> [What the exercise asks]
From the material below, list every line containing "before".

........

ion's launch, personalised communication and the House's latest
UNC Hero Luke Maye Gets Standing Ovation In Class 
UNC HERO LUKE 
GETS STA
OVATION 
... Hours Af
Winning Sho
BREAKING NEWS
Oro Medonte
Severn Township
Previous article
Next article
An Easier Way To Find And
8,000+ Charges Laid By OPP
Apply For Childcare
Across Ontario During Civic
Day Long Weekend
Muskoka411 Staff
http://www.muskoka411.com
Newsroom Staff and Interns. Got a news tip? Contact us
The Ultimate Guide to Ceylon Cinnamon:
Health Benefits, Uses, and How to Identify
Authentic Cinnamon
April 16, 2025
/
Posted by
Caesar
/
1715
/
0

........

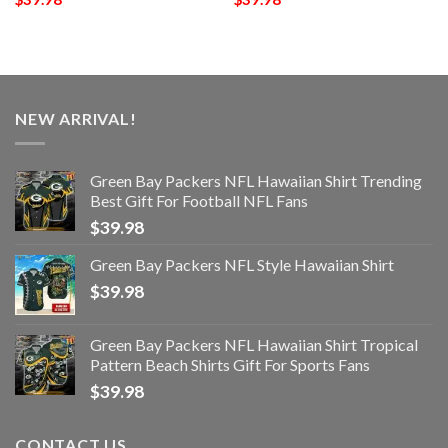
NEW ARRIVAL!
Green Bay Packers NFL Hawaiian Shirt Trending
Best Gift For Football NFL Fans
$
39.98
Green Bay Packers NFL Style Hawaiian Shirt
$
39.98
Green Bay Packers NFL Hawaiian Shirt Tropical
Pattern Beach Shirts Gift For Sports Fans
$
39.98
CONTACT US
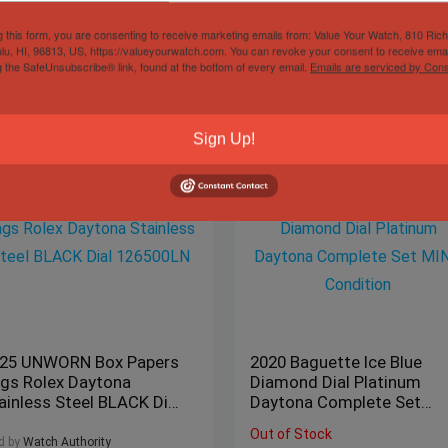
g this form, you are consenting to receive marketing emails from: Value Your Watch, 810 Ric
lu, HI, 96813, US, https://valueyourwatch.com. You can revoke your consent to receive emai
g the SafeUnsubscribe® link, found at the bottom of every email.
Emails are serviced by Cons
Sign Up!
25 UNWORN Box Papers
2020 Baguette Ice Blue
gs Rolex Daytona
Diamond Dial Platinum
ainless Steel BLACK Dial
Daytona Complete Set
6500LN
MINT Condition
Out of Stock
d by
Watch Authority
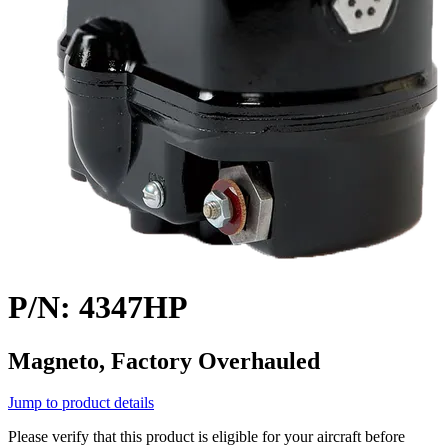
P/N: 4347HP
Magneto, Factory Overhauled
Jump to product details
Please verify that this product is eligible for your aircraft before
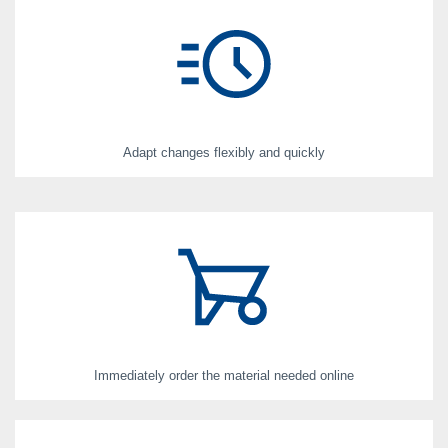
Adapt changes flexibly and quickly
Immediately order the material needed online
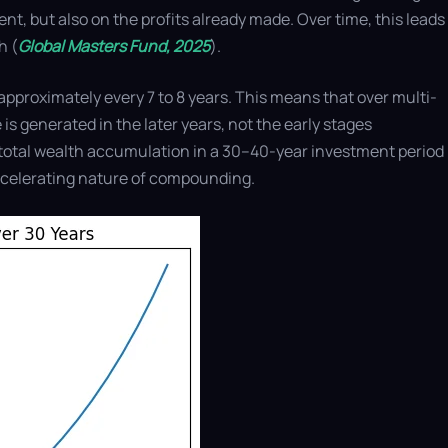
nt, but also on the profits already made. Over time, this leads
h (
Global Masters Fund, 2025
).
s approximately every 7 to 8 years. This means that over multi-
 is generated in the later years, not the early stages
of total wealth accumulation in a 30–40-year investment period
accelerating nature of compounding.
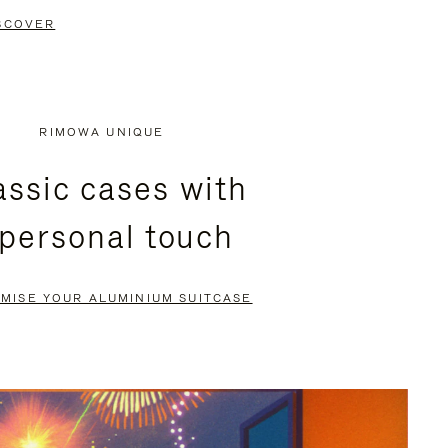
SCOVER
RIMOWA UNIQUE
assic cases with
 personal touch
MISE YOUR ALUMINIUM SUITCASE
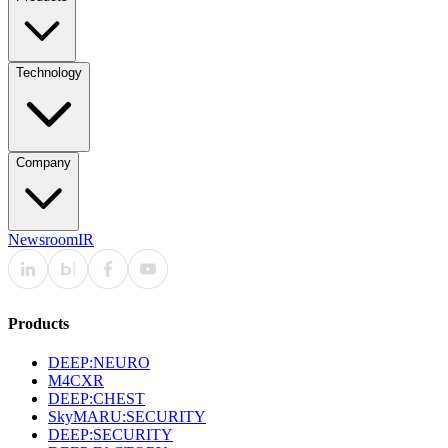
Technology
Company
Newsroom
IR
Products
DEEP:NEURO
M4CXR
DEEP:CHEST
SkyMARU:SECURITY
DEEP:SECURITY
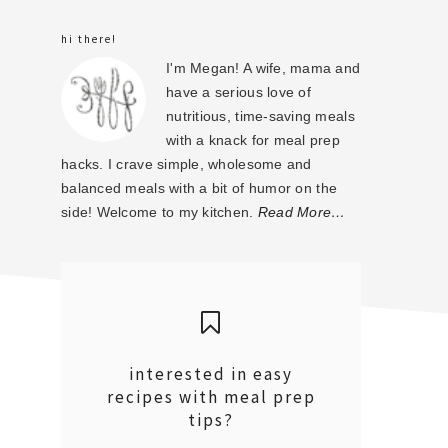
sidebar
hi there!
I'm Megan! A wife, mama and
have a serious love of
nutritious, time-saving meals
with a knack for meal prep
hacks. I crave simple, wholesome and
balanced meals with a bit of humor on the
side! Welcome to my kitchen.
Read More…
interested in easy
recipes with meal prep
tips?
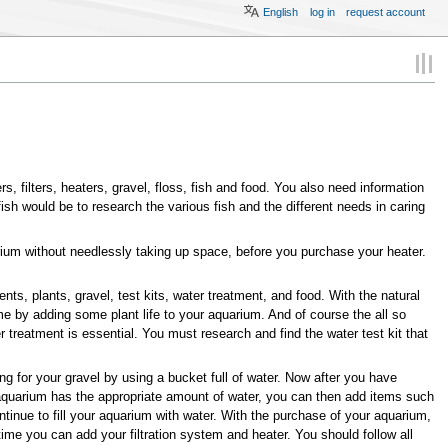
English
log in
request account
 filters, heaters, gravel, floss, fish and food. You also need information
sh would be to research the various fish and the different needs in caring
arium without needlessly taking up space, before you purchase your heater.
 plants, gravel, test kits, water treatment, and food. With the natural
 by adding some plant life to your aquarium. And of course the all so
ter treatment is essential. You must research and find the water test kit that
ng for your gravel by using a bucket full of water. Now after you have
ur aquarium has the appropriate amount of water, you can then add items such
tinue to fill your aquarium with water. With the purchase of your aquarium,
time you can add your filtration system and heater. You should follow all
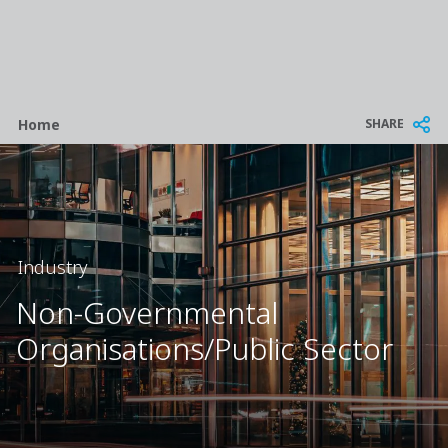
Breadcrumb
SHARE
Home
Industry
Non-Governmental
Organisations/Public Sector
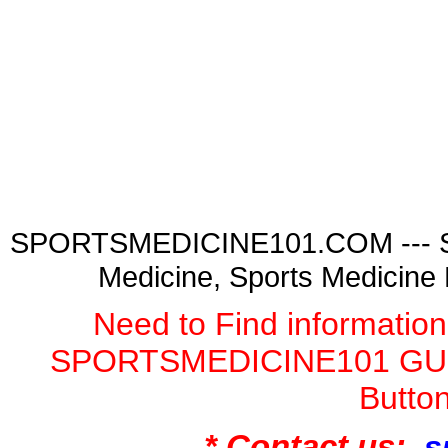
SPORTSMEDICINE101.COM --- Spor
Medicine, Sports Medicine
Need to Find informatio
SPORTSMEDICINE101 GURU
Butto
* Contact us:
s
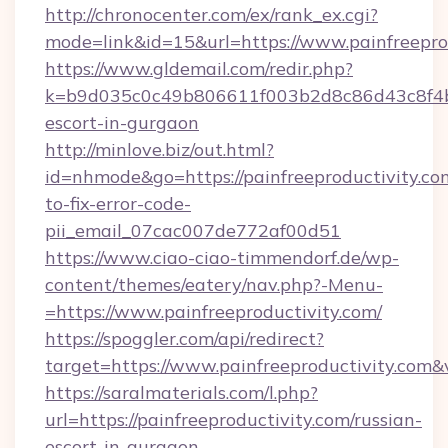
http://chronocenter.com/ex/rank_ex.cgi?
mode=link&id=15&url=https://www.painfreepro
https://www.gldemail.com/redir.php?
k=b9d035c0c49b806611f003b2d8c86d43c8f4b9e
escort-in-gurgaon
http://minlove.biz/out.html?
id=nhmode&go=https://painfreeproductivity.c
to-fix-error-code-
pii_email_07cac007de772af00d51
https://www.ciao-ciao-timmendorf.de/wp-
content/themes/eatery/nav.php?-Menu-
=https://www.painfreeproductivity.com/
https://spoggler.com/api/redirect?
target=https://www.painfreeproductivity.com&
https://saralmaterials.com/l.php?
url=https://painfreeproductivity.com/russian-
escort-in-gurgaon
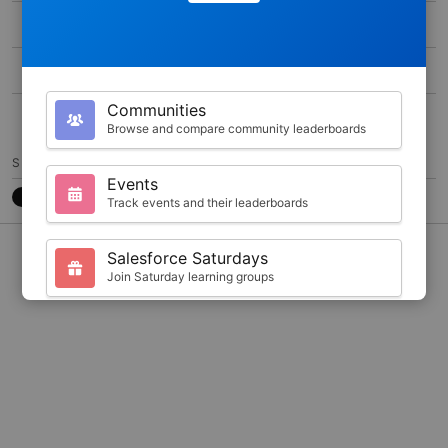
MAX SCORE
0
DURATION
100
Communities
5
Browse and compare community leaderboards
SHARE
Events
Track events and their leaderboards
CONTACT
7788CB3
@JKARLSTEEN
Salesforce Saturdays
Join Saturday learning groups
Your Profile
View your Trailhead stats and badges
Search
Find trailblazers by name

........

> [Written answer]
Please verify that this product is eligible for your aircraft before
arium without needlessly taking up space, before you purchase your heater.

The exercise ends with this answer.